2017年8月20日日曜日

西尾維新「掟上今日子の裏表紙」


西尾維新(著), VOFAN(イラスト)「掟上今日子の裏表紙」(忘却探偵シリーズ9)
<https://www.amazon.co.jp/dp/4062205769/>
単行本(ソフトカバー): 338ページ
出版社: 講談社 (2017/5/23)
言語: 日本語
ISBN-10: 4062205769
ISBN-13: 978-4062205764
発売日: 2017/5/23

[書評] ★★★☆☆

なんと、本書の表紙は囚人服を着た探偵・掟上今日子(おきてがみ きょうこ)さん! 何があった?!

強盗殺人容疑で今日子さんが逮捕~勾留されているシーンで始まる。現行犯逮捕とのことだが、…まさかそんな筈はないだろうと思うのだが、なぜこんなことに? 今日子さんのこれまでの実績から、何か問題を解決するため、限られた手段の中で最も良いと思われる方法をとった結果、こうなってしまった…と考えるのが妥当だろう。が、あとは読んでのお楽しみ!

今回の語り部は、毎度の隠館厄介(かくしだて やくすけ)君と、日怠井(ひだるい)警部。シーンによって語り部が入れ替わるという作りになっている。また、語り部ではないのだが、シリーズ2冊目『掟上今日子の推薦文』で語り部を務めた警備員・親切守(おやぎり まもる)クンが、今回重要な役回りを務めている。彼は『推薦文』でそれまでの勤務先をクビになった後、掟上今日子さんの探偵事務所・「置手紙探偵事務所」に警護主任として雇われている。

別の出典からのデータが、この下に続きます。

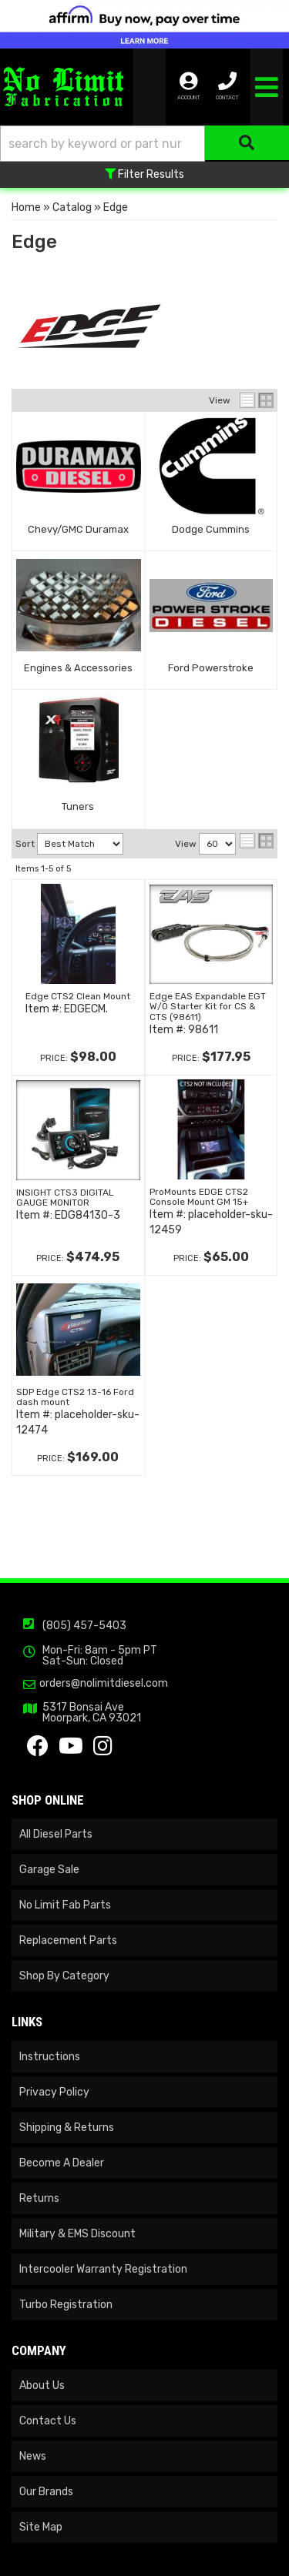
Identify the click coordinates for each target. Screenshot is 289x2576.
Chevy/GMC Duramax (78, 529)
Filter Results (144, 174)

本書、表紙がリバーシブルになっていて、表側(購入時の表紙)が囚人服を着せられた今日子さん、裏側が女性警察官の服装の今日子さん(警察官はハイヒールは履かないと思うが/笑)。2つの絵は左右対称な構図になっていて、透かして見ると囚人服と警察官の制服がオーバーラップして見えるようになっている。芸が細かいな~と思うと同時に、小説本文で勝負して欲しいとも思う。まぁ文章だけでなく色々なメディアを駆使するのはライトノベルの売り方として常道なので、ツッコむだけ無駄かもしれないが…。

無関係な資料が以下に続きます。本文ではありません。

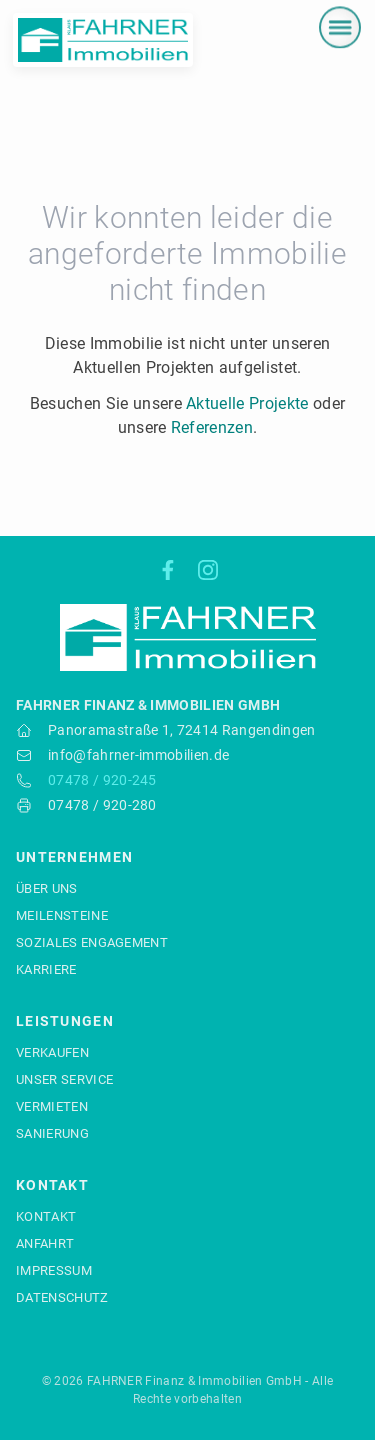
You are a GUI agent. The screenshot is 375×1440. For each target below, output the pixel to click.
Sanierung (52, 1133)
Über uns (47, 888)
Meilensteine (62, 915)
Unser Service (64, 1079)
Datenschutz (62, 1297)
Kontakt (46, 1216)
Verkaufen (52, 1052)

内容について。当初は、ブッ飛んだ設定と読者を驚かせる展開が面白く、言葉遊びは少な目だったのだが…。本作品では、著者の別作品、〈物語〉シリーズばりの言葉遊びが増えていて、作風が同じようになって来てしまっている。〈物語〉シリーズ最新刊『忍物語』の書評でも似たようなことを書いた気がするが、(複数シリーズを同時に執筆していることを差し引いても)作風は分けて欲しいなぁと思う。

極め付けは「あとがき」。読者を誑(たぶら)かすにも程があるだろう。

まぁ全部含めてのエンタメ作品なので、コレはコレで良いのかも知れないが…。